Ripley: Yes, I read you. The answer is negative. (Alien)

Dallas may be a brave, loyal captain, but he's not exactly thinking rationally here. When he disregards Ripley's warnings, he acts in the heat of the moment, thinking only about Kane and not the further-reaching consequences—which turn out to be pretty dire.

Even his later heroics can't make up for this lapse in judgment. Once the alien becomes a threat, Dallas devises the plan to force the alien out an airlock by forcing through the ventilation system and even does the courageous, captain-like thing by going in after the creature himself. But unlike Kirk versus the Gorn, it doesn't end too well for him.

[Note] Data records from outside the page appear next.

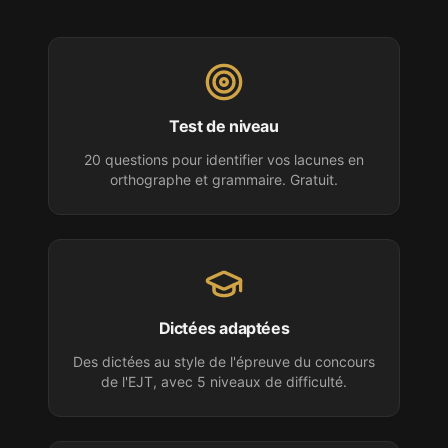
Test de niveau
20 questions pour identifier vos lacunes en
orthographe et grammaire. Gratuit.
Dictées adaptées
Des dictées au style de l'épreuve
du concours
de l'EJT
, avec 5 niveaux de difficulté.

Lesson learned: sometimes you do have to leave a man behind—especially when that man comes attached to prime, grade-A alien.

A Company Man

Dallas's other big mistake is putting his faith in the company. When company contract says to go to an unknown planet and explore an unknown signal from an unknown origin, Dallas says they go. When the company replaces Ash with Dallas's regular science officer and gives Ash complete control over all things related to the science division, Dallas accepts it. Plus, Dallas has access to Mother for most of the film and could easily have dug into Ash and his mission if he'd taken a few minutes to ponder why so many weird things kept happening.

His explanation for all this is simple: "It happens because that's what the Company wants to happen" and "Standard procedure is to do what the hell they tell you to do" (Alien). But this trust has deadly consequences—and it shows us the dark side of obedience.

(Pro tip: if you ever find yourself in a sci-fi movie, never trust any organization that calls itself "The Company." You can thank us later.)